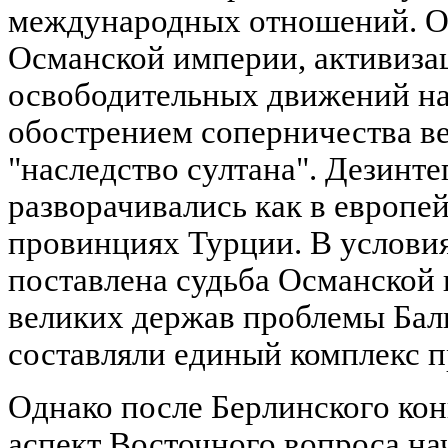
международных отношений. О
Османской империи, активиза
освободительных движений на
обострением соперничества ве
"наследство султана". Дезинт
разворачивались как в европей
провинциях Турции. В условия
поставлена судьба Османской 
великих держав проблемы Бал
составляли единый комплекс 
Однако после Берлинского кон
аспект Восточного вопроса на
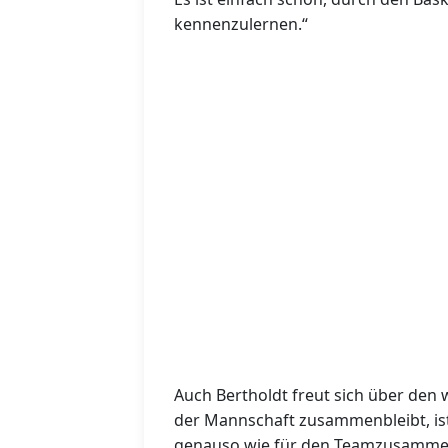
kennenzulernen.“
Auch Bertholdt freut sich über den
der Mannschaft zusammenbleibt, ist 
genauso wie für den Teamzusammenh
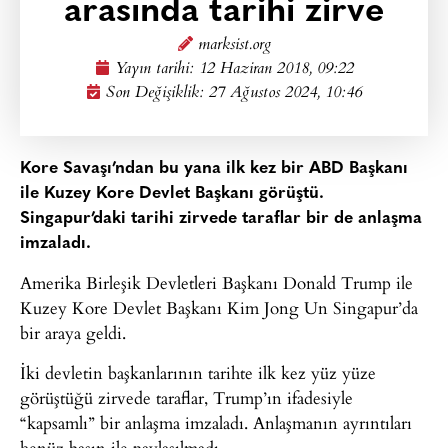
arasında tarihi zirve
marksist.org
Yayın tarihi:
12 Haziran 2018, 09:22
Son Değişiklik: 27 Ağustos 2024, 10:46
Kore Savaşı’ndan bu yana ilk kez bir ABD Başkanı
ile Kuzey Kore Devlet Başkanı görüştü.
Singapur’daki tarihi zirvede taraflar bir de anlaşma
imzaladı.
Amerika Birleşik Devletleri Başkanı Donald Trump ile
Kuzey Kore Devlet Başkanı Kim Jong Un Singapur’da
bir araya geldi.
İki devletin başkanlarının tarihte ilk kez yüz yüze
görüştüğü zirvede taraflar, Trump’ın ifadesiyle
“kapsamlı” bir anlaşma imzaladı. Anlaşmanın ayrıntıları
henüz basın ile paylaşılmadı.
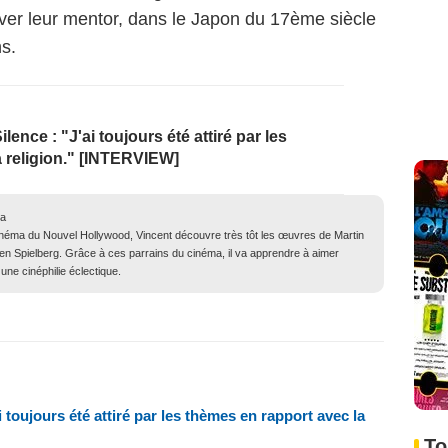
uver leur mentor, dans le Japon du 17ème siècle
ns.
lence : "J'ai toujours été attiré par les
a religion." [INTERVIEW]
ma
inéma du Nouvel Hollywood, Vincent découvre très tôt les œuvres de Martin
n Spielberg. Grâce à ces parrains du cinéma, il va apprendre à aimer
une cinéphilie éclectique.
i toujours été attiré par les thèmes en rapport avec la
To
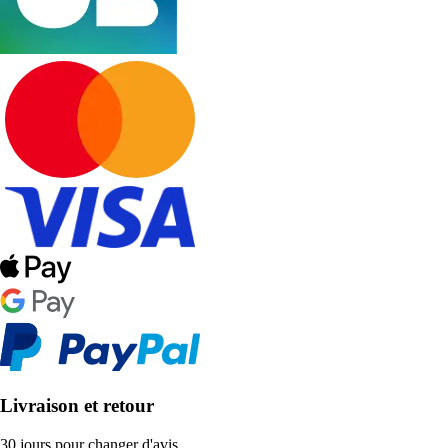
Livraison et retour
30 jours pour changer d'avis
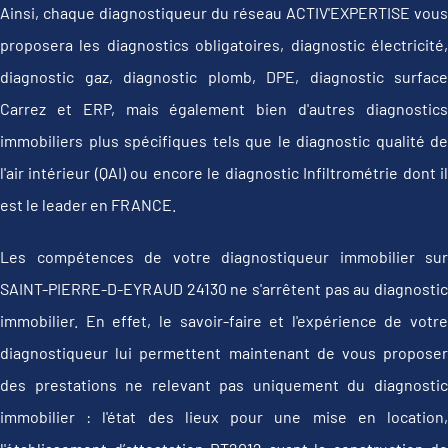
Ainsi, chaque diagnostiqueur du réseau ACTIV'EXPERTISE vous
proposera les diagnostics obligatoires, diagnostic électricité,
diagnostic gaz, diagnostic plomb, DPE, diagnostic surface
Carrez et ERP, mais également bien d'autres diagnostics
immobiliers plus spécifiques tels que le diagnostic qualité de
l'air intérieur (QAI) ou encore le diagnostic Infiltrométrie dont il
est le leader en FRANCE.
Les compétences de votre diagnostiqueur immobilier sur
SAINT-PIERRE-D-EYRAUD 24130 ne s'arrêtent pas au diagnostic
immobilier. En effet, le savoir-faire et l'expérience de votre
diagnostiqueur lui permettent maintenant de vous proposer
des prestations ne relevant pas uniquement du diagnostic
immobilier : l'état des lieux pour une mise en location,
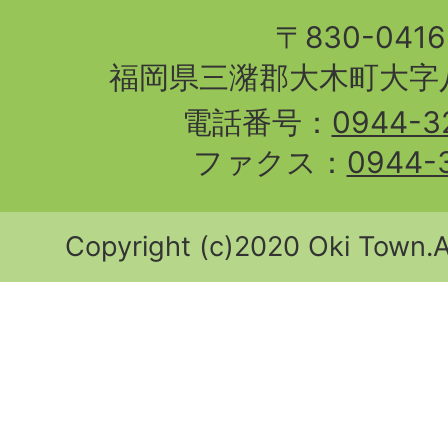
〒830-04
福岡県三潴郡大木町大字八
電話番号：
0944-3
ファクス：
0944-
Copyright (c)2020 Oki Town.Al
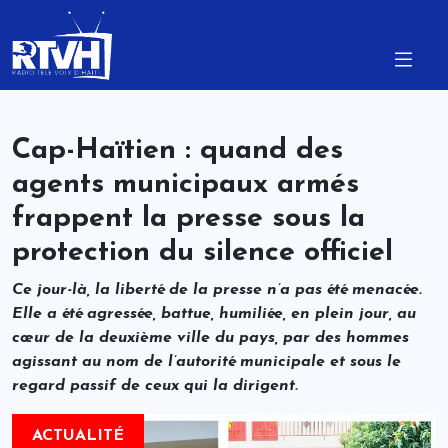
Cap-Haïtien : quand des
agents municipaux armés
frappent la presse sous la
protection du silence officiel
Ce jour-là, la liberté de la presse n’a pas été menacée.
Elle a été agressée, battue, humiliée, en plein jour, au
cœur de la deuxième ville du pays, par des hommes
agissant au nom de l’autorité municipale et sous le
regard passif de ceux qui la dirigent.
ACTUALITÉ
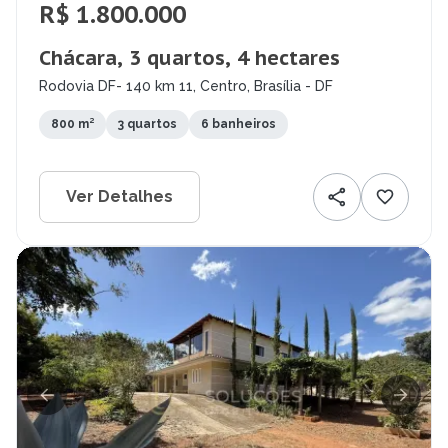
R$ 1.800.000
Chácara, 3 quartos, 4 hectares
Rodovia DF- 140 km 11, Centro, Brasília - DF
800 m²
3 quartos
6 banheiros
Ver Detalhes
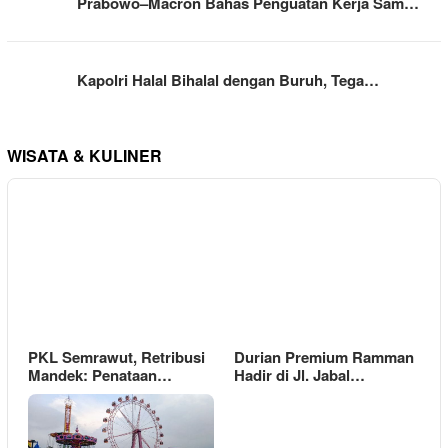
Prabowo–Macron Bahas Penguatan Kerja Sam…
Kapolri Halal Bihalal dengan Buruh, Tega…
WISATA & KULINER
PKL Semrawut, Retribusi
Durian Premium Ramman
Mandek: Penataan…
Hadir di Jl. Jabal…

WORK TO BE COMPLETED:
All lines of the listing must be given again exactly, excluding the pictures.

RESPONSE TO THIS TASK:
международных отношений. О
Османской империи, активиза
освободительных движений на
обострением соперничества ве
"наследство султана". Дезинт
разворачивались как в европей
провинциях Турции. В условия
поставлена судьба Османской 
великих держав проблемы Бал
составляли единый комплекс 
Однако после Берлинского кон
аспект Восточного вопроса на
kennenzulernen.“
Auch Bertholdt freut sich über den
der Mannschaft zusammenbleibt, ist 
genauso wie für den Teamzusammenh
arasında tarihi zirve
marksist.org
Yayın tarihi:
12 Haziran 2018, 09:22
Son Değişiklik: 27 Ağustos 2024, 10:46
Kore Savaşı’ndan bu yana ilk kez bir ABD Başkanı
ile Kuzey Kore Devlet Başkanı görüştü.
Singapur’daki tarihi zirvede taraflar bir de anlaşma
imzaladı.
Amerika Birleşik Devletleri Başkanı Donald Trump ile
Kuzey Kore Devlet Başkanı Kim Jong Un Singapur’da
bir araya geldi.
İki devletin başkanlarının tarihte ilk kez yüz yüze
görüştüğü zirvede taraflar, Trump’ın ifadesiyle
“kapsamlı” bir anlaşma imzaladı. Anlaşmanın ayrıntıları
henüz basın ile paylaşılmadı.
uver leur mentor, dans le Japon du 17ème siècle
ns.
lence : "J'ai toujours été attiré par les
a religion." [INTERVIEW]
ma
inéma du Nouvel Hollywood, Vincent découvre très tôt les œuvres de Martin
n Spielberg. Grâce à ces parrains du cinéma, il va apprendre à aimer
une cinéphilie éclectique.
i toujours été attiré par les thèmes en rapport avec la
To
Livraison et retour
30 jours pour changer d'avis
Ainsi, chaque diagnostiqueur du réseau ACTIV'EXPERTISE vous
proposera les diagnostics obligatoires, diagnostic électricité,
diagnostic gaz, diagnostic plomb, DPE, diagnostic surface
Carrez et ERP, mais également bien d'autres diagnostics
immobiliers plus spécifiques tels que le diagnostic qualité de
l'air intérieur (QAI) ou encore le diagnostic Infiltrométrie dont il
est le leader en FRANCE.
Les compétences de votre diagnostiqueur immobilier sur
SAINT-PIERRE-D-EYRAUD 24130 ne s'arrêtent pas au diagnostic
immobilier. En effet, le savoir-faire et l'expérience de votre
diagnostiqueur lui permettent maintenant de vous proposer
des prestations ne relevant pas uniquement du diagnostic
immobilier : l'état des lieux pour une mise en location,
〒830-04
福岡県三潴郡大木町大字八
電話番号：
0944-3
ファクス：
0944-
Copyright (c)2020 Oki Town.Al
Cap-Haïtien : quand des
agents municipaux armés
frappent la presse sous la
protection du silence officiel
Ce jour-là, la liberté de la presse n’a pas été menacée.
Elle a été agressée, battue, humiliée, en plein jour, au
cœur de la deuxième ville du pays, par des hommes
agissant au nom de l’autorité municipale et sous le
regard passif de ceux qui la dirigent.
ACTUALITÉ
R$ 1.800.000
Chácara, 3 quartos, 4 hectares
Rodovia DF- 140 km 11, Centro, Brasília - DF
800 m²
3 quartos
6 banheiros
Ver Detalhes
Prabowo–Macron Bahas Penguatan Kerja Sam…
Kapolri Halal Bihalal dengan Buruh, Tega…
WISATA & KULINER
PKL Semrawut, Retribusi
Durian Premium Ramman
Mandek: Penataan…
Hadir di Jl. Jabal…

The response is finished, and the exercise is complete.